§ **Assigned task**:
Write out each record again exactly as it stands.

====

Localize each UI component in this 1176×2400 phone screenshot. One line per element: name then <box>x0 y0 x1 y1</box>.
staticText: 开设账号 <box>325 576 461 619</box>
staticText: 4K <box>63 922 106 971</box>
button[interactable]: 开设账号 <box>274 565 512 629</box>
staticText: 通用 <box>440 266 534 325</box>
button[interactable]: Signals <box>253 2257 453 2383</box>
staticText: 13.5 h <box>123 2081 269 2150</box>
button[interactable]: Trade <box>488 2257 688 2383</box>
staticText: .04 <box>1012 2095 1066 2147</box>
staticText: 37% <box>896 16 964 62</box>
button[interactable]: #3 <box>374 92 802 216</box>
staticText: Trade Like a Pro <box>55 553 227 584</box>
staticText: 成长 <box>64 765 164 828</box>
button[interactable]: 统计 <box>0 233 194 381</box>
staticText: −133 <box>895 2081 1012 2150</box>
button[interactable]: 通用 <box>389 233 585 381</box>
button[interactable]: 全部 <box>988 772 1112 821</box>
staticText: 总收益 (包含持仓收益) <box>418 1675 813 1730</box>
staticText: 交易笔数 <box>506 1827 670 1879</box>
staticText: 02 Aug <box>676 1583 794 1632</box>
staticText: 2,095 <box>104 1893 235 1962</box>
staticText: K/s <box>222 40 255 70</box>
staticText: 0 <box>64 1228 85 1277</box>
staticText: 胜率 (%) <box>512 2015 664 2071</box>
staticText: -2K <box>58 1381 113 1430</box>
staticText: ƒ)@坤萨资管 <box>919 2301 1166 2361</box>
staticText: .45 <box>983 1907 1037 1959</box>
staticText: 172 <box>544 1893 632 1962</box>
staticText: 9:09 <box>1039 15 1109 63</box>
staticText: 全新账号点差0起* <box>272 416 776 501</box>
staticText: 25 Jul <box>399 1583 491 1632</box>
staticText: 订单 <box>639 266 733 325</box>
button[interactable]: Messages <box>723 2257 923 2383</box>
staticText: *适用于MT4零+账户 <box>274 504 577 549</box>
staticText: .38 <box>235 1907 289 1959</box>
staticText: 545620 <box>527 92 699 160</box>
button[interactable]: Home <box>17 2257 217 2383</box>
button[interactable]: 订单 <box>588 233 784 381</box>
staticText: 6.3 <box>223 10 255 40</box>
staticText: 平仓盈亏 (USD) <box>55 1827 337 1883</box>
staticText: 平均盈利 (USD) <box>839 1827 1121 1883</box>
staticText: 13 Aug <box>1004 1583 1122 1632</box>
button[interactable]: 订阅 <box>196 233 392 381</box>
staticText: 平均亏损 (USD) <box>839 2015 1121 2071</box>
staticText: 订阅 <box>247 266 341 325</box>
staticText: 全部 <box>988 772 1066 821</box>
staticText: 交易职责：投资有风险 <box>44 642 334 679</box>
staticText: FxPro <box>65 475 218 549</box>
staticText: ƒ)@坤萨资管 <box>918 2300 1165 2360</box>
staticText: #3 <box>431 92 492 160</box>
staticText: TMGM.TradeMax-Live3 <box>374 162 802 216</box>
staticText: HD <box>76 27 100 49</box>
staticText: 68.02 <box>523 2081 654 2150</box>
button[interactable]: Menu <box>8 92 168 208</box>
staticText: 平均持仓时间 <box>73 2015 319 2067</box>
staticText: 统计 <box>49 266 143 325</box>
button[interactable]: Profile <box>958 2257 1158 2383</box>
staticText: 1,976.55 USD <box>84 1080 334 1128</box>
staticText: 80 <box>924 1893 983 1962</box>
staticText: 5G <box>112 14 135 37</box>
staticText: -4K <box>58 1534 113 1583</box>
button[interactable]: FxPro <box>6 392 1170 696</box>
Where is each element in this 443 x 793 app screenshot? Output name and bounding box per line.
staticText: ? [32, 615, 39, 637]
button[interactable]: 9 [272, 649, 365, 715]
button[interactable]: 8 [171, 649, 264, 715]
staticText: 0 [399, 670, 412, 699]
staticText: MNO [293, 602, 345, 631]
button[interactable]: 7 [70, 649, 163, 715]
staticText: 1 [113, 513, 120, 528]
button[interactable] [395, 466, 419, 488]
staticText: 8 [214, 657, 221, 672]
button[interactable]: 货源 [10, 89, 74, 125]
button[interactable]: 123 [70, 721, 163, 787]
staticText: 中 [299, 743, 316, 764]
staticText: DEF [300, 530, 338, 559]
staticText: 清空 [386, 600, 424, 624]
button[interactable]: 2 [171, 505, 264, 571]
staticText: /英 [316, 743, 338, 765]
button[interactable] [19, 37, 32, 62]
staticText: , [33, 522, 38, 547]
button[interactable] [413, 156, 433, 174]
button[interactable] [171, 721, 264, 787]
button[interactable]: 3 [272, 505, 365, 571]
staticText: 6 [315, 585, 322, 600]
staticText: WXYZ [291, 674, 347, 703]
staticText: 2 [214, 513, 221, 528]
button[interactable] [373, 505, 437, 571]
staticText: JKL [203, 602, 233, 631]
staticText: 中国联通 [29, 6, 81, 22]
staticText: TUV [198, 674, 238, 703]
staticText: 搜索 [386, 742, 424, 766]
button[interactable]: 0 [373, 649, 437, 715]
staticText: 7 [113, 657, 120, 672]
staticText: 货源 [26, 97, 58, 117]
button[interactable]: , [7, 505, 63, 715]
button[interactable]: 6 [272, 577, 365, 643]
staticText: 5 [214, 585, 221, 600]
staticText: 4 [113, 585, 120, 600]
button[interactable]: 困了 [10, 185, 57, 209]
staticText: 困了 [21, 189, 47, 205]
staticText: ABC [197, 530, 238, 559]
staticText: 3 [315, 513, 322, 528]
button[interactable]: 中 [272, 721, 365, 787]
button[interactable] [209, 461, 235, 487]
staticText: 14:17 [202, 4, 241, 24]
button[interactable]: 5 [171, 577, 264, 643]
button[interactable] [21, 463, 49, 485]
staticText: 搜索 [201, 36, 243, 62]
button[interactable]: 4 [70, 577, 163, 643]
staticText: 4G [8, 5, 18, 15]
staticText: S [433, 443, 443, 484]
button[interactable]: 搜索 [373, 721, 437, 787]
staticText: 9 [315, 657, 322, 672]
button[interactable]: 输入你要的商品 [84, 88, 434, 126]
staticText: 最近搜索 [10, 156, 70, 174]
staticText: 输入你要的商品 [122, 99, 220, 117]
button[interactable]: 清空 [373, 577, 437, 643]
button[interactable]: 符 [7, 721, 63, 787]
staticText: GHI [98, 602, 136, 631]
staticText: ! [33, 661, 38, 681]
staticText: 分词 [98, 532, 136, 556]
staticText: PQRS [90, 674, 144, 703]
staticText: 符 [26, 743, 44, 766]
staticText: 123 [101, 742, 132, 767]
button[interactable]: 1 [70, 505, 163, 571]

====

§ **Answer below**:
Localize each UI component in this 1176×2400 phone screenshot. One line per element: name then <box>x0 y0 x1 y1</box>.
staticText: 开设账号 <box>325 576 461 619</box>
staticText: 4K <box>63 922 106 971</box>
button[interactable]: 开设账号 <box>274 565 512 629</box>
staticText: 通用 <box>440 266 534 325</box>
button[interactable]: Signals <box>253 2257 453 2383</box>
staticText: 13.5 h <box>123 2081 269 2150</box>
button[interactable]: Trade <box>488 2257 688 2383</box>
staticText: .04 <box>1012 2095 1066 2147</box>
staticText: 37% <box>896 16 964 62</box>
button[interactable]: #3 <box>374 92 802 216</box>
staticText: Trade Like a Pro <box>55 553 227 584</box>
staticText: 成长 <box>64 765 164 828</box>
button[interactable]: 统计 <box>0 233 194 381</box>
staticText: −133 <box>895 2081 1012 2150</box>
button[interactable]: 通用 <box>389 233 585 381</box>
button[interactable]: 全部 <box>988 772 1112 821</box>
staticText: 总收益 (包含持仓收益) <box>418 1675 813 1730</box>
staticText: 交易笔数 <box>506 1827 670 1879</box>
staticText: 02 Aug <box>676 1583 794 1632</box>
staticText: 2,095 <box>104 1893 235 1962</box>
staticText: K/s <box>222 40 255 70</box>
staticText: 0 <box>64 1228 85 1277</box>
staticText: 胜率 (%) <box>512 2015 664 2071</box>
staticText: -2K <box>58 1381 113 1430</box>
staticText: ƒ)@坤萨资管 <box>919 2301 1166 2361</box>
staticText: .45 <box>983 1907 1037 1959</box>
staticText: 172 <box>544 1893 632 1962</box>
staticText: 9:09 <box>1039 15 1109 63</box>
staticText: 全新账号点差0起* <box>272 416 776 501</box>
staticText: 25 Jul <box>399 1583 491 1632</box>
staticText: 订单 <box>639 266 733 325</box>
button[interactable]: Messages <box>723 2257 923 2383</box>
staticText: *适用于MT4零+账户 <box>274 504 577 549</box>
staticText: .38 <box>235 1907 289 1959</box>
staticText: 545620 <box>527 92 699 160</box>
button[interactable]: Home <box>17 2257 217 2383</box>
button[interactable]: 订单 <box>588 233 784 381</box>
staticText: 6.3 <box>223 10 255 40</box>
staticText: 平仓盈亏 (USD) <box>55 1827 337 1883</box>
staticText: 平均盈利 (USD) <box>839 1827 1121 1883</box>
staticText: 13 Aug <box>1004 1583 1122 1632</box>
button[interactable]: 订阅 <box>196 233 392 381</box>
staticText: 平均亏损 (USD) <box>839 2015 1121 2071</box>
staticText: 订阅 <box>247 266 341 325</box>
staticText: 全部 <box>988 772 1066 821</box>
staticText: 交易职责：投资有风险 <box>44 642 334 679</box>
staticText: FxPro <box>65 475 218 549</box>
staticText: ƒ)@坤萨资管 <box>918 2300 1165 2360</box>
staticText: #3 <box>431 92 492 160</box>
staticText: TMGM.TradeMax-Live3 <box>374 162 802 216</box>
staticText: HD <box>76 27 100 49</box>
staticText: 68.02 <box>523 2081 654 2150</box>
button[interactable]: Menu <box>8 92 168 208</box>
staticText: 平均持仓时间 <box>73 2015 319 2067</box>
staticText: 统计 <box>49 266 143 325</box>
button[interactable]: Profile <box>958 2257 1158 2383</box>
staticText: 1,976.55 USD <box>84 1080 334 1128</box>
staticText: 80 <box>924 1893 983 1962</box>
staticText: 5G <box>112 14 135 37</box>
staticText: -4K <box>58 1534 113 1583</box>
button[interactable]: FxPro <box>6 392 1170 696</box>
Where is each element in this 443 x 793 app screenshot? Output name and bounding box per line.
staticText: ? [32, 615, 39, 637]
button[interactable]: 9 [272, 649, 365, 715]
button[interactable]: 8 [171, 649, 264, 715]
staticText: 0 [399, 670, 412, 699]
staticText: MNO [293, 602, 345, 631]
button[interactable]: 7 [70, 649, 163, 715]
staticText: 1 [113, 513, 120, 528]
button[interactable] [395, 466, 419, 488]
staticText: 8 [214, 657, 221, 672]
button[interactable]: 货源 [10, 89, 74, 125]
button[interactable]: 123 [70, 721, 163, 787]
staticText: 中 [299, 743, 316, 764]
staticText: DEF [300, 530, 338, 559]
staticText: 清空 [386, 600, 424, 624]
button[interactable]: 2 [171, 505, 264, 571]
staticText: /英 [316, 743, 338, 765]
button[interactable] [19, 37, 32, 62]
staticText: , [33, 522, 38, 547]
button[interactable] [413, 156, 433, 174]
button[interactable] [171, 721, 264, 787]
button[interactable]: 3 [272, 505, 365, 571]
staticText: 6 [315, 585, 322, 600]
staticText: WXYZ [291, 674, 347, 703]
staticText: 2 [214, 513, 221, 528]
button[interactable] [373, 505, 437, 571]
staticText: JKL [203, 602, 233, 631]
staticText: 中国联通 [29, 6, 81, 22]
staticText: TUV [198, 674, 238, 703]
staticText: 搜索 [386, 742, 424, 766]
button[interactable]: 0 [373, 649, 437, 715]
staticText: 7 [113, 657, 120, 672]
staticText: 货源 [26, 97, 58, 117]
button[interactable]: , [7, 505, 63, 715]
button[interactable]: 6 [272, 577, 365, 643]
staticText: 5 [214, 585, 221, 600]
staticText: 4 [113, 585, 120, 600]
button[interactable]: 困了 [10, 185, 57, 209]
staticText: 困了 [21, 189, 47, 205]
staticText: ABC [197, 530, 238, 559]
staticText: 3 [315, 513, 322, 528]
button[interactable]: 中 [272, 721, 365, 787]
button[interactable] [209, 461, 235, 487]
staticText: 14:17 [202, 4, 241, 24]
button[interactable]: 5 [171, 577, 264, 643]
button[interactable] [21, 463, 49, 485]
staticText: 搜索 [201, 36, 243, 62]
button[interactable]: 4 [70, 577, 163, 643]
staticText: 4G [8, 5, 18, 15]
staticText: S [433, 443, 443, 484]
button[interactable]: 搜索 [373, 721, 437, 787]
staticText: 9 [315, 657, 322, 672]
button[interactable]: 输入你要的商品 [84, 88, 434, 126]
staticText: 最近搜索 [10, 156, 70, 174]
staticText: 输入你要的商品 [122, 99, 220, 117]
button[interactable]: 清空 [373, 577, 437, 643]
button[interactable]: 符 [7, 721, 63, 787]
staticText: GHI [98, 602, 136, 631]
staticText: ! [33, 661, 38, 681]
staticText: 分词 [98, 532, 136, 556]
staticText: PQRS [90, 674, 144, 703]
staticText: 符 [26, 743, 44, 766]
staticText: 123 [101, 742, 132, 767]
button[interactable]: 1 [70, 505, 163, 571]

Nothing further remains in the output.